═════ DATA FOR ANALYSIS ═════

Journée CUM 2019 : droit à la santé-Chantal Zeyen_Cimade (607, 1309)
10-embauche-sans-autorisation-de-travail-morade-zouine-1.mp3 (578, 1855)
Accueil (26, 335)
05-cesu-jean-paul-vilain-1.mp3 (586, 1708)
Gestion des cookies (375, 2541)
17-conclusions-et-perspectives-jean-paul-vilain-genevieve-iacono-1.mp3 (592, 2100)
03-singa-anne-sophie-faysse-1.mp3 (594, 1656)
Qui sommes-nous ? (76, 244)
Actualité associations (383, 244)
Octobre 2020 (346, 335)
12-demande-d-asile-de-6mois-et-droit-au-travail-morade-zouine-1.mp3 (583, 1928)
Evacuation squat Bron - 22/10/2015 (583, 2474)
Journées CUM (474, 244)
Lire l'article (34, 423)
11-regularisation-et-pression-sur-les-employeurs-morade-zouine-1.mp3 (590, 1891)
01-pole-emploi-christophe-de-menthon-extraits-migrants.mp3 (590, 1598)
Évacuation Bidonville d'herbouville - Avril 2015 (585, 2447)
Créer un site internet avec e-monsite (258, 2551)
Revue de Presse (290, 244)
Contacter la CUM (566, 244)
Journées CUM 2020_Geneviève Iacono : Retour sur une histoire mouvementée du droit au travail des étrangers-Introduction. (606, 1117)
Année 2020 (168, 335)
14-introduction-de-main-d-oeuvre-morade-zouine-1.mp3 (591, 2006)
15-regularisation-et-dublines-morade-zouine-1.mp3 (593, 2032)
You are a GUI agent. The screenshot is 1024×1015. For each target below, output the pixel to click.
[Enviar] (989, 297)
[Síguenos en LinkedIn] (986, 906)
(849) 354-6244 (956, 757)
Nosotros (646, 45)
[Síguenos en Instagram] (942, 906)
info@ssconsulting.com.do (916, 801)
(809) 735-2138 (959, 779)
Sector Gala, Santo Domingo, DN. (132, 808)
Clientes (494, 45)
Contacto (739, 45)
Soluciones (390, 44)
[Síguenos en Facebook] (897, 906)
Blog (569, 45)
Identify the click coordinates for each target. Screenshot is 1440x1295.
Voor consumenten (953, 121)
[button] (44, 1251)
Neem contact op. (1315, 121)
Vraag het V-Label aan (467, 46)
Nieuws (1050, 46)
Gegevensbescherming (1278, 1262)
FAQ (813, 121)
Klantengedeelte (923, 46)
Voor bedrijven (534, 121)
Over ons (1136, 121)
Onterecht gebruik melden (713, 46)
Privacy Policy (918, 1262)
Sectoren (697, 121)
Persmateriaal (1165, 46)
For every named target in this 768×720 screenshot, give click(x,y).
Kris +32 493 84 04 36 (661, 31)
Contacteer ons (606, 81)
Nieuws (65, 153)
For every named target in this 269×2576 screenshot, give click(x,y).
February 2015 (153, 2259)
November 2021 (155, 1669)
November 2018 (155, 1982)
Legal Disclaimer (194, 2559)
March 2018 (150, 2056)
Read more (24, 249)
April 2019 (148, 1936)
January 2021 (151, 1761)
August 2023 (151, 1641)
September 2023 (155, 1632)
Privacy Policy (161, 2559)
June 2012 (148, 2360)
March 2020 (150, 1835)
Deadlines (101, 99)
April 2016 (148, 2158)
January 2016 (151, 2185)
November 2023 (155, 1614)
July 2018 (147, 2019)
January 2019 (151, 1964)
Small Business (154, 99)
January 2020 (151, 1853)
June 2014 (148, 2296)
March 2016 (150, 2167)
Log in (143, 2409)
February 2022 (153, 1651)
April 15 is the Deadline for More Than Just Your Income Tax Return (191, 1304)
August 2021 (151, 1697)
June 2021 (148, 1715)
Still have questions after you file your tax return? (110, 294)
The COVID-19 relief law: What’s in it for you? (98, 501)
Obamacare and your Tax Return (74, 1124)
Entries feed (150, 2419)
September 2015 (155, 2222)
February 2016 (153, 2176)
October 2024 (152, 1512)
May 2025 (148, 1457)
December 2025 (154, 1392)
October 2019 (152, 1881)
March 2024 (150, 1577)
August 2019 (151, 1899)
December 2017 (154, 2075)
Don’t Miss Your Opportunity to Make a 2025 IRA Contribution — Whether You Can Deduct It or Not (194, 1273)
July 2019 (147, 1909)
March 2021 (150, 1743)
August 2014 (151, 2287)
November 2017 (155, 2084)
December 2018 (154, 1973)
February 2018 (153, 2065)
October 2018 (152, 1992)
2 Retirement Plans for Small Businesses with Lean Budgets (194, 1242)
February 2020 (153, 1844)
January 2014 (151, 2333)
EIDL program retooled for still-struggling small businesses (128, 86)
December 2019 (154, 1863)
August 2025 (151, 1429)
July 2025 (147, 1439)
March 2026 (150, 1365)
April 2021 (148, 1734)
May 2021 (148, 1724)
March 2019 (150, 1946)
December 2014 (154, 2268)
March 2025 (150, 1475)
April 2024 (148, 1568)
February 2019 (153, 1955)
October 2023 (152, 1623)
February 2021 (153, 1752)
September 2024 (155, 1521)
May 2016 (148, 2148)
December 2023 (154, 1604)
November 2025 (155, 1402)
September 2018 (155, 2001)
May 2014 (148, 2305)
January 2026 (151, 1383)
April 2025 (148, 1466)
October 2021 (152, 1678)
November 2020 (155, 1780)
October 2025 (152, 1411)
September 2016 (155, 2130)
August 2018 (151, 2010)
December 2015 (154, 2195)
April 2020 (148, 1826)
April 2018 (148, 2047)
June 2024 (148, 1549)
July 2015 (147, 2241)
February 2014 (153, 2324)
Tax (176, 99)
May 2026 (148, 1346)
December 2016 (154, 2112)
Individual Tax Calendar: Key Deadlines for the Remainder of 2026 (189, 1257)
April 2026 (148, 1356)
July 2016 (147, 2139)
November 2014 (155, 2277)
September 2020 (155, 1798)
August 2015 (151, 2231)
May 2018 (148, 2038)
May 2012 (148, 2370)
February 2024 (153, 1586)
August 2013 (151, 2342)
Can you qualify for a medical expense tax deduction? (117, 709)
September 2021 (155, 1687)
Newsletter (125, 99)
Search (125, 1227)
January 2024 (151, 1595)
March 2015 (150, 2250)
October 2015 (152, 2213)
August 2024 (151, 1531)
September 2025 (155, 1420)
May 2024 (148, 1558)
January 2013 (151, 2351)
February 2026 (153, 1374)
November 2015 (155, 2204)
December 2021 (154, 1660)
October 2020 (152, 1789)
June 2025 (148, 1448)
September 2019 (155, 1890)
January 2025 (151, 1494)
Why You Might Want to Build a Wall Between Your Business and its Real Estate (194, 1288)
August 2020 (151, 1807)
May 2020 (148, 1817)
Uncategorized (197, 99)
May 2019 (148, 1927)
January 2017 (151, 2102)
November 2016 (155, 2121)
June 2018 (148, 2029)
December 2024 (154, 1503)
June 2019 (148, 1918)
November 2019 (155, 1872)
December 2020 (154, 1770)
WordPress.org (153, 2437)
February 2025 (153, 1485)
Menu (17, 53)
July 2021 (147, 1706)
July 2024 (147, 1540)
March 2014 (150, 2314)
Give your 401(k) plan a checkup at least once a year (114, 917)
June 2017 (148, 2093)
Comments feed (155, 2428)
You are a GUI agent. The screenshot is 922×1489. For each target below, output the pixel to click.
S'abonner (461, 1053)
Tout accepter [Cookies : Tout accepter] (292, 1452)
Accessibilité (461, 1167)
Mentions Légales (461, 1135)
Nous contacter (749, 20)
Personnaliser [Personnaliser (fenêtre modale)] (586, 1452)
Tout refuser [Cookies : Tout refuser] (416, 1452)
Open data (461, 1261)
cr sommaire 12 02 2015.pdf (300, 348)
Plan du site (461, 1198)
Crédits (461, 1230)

═════

▸ **TASK DETAILS**:
Write out every entry above exactly as given.

▸ **SOLUTION BELOW**:
Journée CUM 2019 : droit à la santé-Chantal Zeyen_Cimade (607, 1309)
10-embauche-sans-autorisation-de-travail-morade-zouine-1.mp3 (578, 1855)
Accueil (26, 335)
05-cesu-jean-paul-vilain-1.mp3 (586, 1708)
Gestion des cookies (375, 2541)
17-conclusions-et-perspectives-jean-paul-vilain-genevieve-iacono-1.mp3 (592, 2100)
03-singa-anne-sophie-faysse-1.mp3 (594, 1656)
Qui sommes-nous ? (76, 244)
Actualité associations (383, 244)
Octobre 2020 (346, 335)
12-demande-d-asile-de-6mois-et-droit-au-travail-morade-zouine-1.mp3 (583, 1928)
Evacuation squat Bron - 22/10/2015 (583, 2474)
Journées CUM (474, 244)
Lire l'article (34, 423)
11-regularisation-et-pression-sur-les-employeurs-morade-zouine-1.mp3 (590, 1891)
01-pole-emploi-christophe-de-menthon-extraits-migrants.mp3 (590, 1598)
Évacuation Bidonville d'herbouville - Avril 2015 (585, 2447)
Créer un site internet avec e-monsite (258, 2551)
Revue de Presse (290, 244)
Contacter la CUM (566, 244)
Journées CUM 2020_Geneviève Iacono : Retour sur une histoire mouvementée du droit au travail des étrangers-Introduction. (606, 1117)
Année 2020 (168, 335)
14-introduction-de-main-d-oeuvre-morade-zouine-1.mp3 (591, 2006)
15-regularisation-et-dublines-morade-zouine-1.mp3 (593, 2032)
You are a GUI agent. The screenshot is 1024×1015. For each target below, output the pixel to click.
[Enviar] (989, 297)
[Síguenos en LinkedIn] (986, 906)
(849) 354-6244 (956, 757)
Nosotros (646, 45)
[Síguenos en Instagram] (942, 906)
info@ssconsulting.com.do (916, 801)
(809) 735-2138 (959, 779)
Sector Gala, Santo Domingo, DN. (132, 808)
Clientes (494, 45)
Contacto (739, 45)
Soluciones (390, 44)
[Síguenos en Facebook] (897, 906)
Blog (569, 45)
Identify the click coordinates for each target. Screenshot is 1440x1295.
Voor consumenten (953, 121)
[button] (44, 1251)
Neem contact op. (1315, 121)
Vraag het V-Label aan (467, 46)
Nieuws (1050, 46)
Gegevensbescherming (1278, 1262)
FAQ (813, 121)
Klantengedeelte (923, 46)
Voor bedrijven (534, 121)
Over ons (1136, 121)
Onterecht gebruik melden (713, 46)
Privacy Policy (918, 1262)
Sectoren (697, 121)
Persmateriaal (1165, 46)
For every named target in this 768×720 screenshot, give click(x,y).
Kris +32 493 84 04 36 (661, 31)
Contacteer ons (606, 81)
Nieuws (65, 153)
For every named target in this 269×2576 screenshot, give click(x,y).
February 2015 (153, 2259)
November 2021 (155, 1669)
November 2018 (155, 1982)
Legal Disclaimer (194, 2559)
March 2018 (150, 2056)
Read more (24, 249)
April 2019 (148, 1936)
January 2021 (151, 1761)
August 2023 (151, 1641)
September 2023 (155, 1632)
Privacy Policy (161, 2559)
June 2012 (148, 2360)
March 2020 (150, 1835)
Deadlines (101, 99)
April 2016 (148, 2158)
January 2016 (151, 2185)
November 2023 (155, 1614)
July 2018 (147, 2019)
January 2019 (151, 1964)
Small Business (154, 99)
January 2020 (151, 1853)
June 2014 (148, 2296)
March 2016 (150, 2167)
Log in (143, 2409)
February 2022 (153, 1651)
April 15 is the Deadline for More Than Just Your Income Tax Return (191, 1304)
August 2021 (151, 1697)
June 2021 (148, 1715)
Still have questions after you file your tax return? (110, 294)
The COVID-19 relief law: What’s in it for you? (98, 501)
Obamacare and your Tax Return (74, 1124)
Entries feed (150, 2419)
September 2015 (155, 2222)
February 2016 (153, 2176)
October 2024 (152, 1512)
May 2025 (148, 1457)
December 2025 (154, 1392)
October 2019 (152, 1881)
March 2024 (150, 1577)
August 2019 (151, 1899)
December 2017 (154, 2075)
Don’t Miss Your Opportunity to Make a 2025 IRA Contribution — Whether You Can Deduct It or Not (194, 1273)
July 2019 (147, 1909)
March 2021 (150, 1743)
August 2014 (151, 2287)
November 2017 (155, 2084)
December 2018 (154, 1973)
February 2018 (153, 2065)
October 2018 (152, 1992)
2 Retirement Plans for Small Businesses with Lean Budgets (194, 1242)
February 2020 (153, 1844)
January 2014 (151, 2333)
EIDL program retooled for still-struggling small businesses (128, 86)
December 2019 (154, 1863)
August 2025 (151, 1429)
July 2025 (147, 1439)
March 2026 (150, 1365)
April 2021 (148, 1734)
May 2021 (148, 1724)
March 2019 (150, 1946)
December 2014 (154, 2268)
March 2025 (150, 1475)
April 2024 (148, 1568)
February 2019 (153, 1955)
October 2023 (152, 1623)
February 2021 (153, 1752)
September 2024 (155, 1521)
May 2016 (148, 2148)
December 2023 (154, 1604)
November 2025 (155, 1402)
September 2018 (155, 2001)
May 2014 (148, 2305)
January 2026 (151, 1383)
April 2025 (148, 1466)
October 2021 (152, 1678)
November 2020 (155, 1780)
October 2025 (152, 1411)
September 2016 (155, 2130)
August 2018 (151, 2010)
December 2015 (154, 2195)
April 2020 (148, 1826)
April 2018 (148, 2047)
June 2024 (148, 1549)
July 2015 (147, 2241)
February 2014 (153, 2324)
Tax (176, 99)
May 2026 (148, 1346)
December 2016 (154, 2112)
Individual Tax Calendar: Key Deadlines for the Remainder of 2026 (189, 1257)
April 2026 (148, 1356)
July 2016 (147, 2139)
November 2014 (155, 2277)
September 2020 (155, 1798)
August 2015 (151, 2231)
May 2018 (148, 2038)
May 2012 (148, 2370)
February 2024 (153, 1586)
August 2013 (151, 2342)
Can you qualify for a medical expense tax deduction? (117, 709)
September 2021 (155, 1687)
Newsletter (125, 99)
Search (125, 1227)
January 2024 (151, 1595)
March 2015 (150, 2250)
October 2015 (152, 2213)
August 2024 (151, 1531)
September 2025 (155, 1420)
May 2024 (148, 1558)
January 2013 (151, 2351)
February 2026 (153, 1374)
November 2015 (155, 2204)
December 2021 (154, 1660)
October 2020 (152, 1789)
June 2025 (148, 1448)
September 2019 (155, 1890)
January 2025 (151, 1494)
Why You Might Want to Build a Wall Between Your Business and its Real Estate (194, 1288)
August 2020 (151, 1807)
May 2020 (148, 1817)
Uncategorized (197, 99)
May 2019 (148, 1927)
January 2017 (151, 2102)
November 2016 (155, 2121)
June 2018 (148, 2029)
December 2024 (154, 1503)
June 2019 (148, 1918)
November 2019 (155, 1872)
December 2020 (154, 1770)
WordPress.org (153, 2437)
February 2025 (153, 1485)
Menu (17, 53)
July 2021 (147, 1706)
July 2024 (147, 1540)
March 2014 (150, 2314)
Give your 401(k) plan a checkup at least once a year (114, 917)
June 2017 (148, 2093)
Comments feed (155, 2428)
You are a GUI agent. The screenshot is 922×1489. For each target below, output the pixel to click.
S'abonner (461, 1053)
Tout accepter [Cookies : Tout accepter] (292, 1452)
Accessibilité (461, 1167)
Mentions Légales (461, 1135)
Nous contacter (749, 20)
Personnaliser [Personnaliser (fenêtre modale)] (586, 1452)
Tout refuser [Cookies : Tout refuser] (416, 1452)
Open data (461, 1261)
cr sommaire 12 02 2015.pdf (300, 348)
Plan du site (461, 1198)
Crédits (461, 1230)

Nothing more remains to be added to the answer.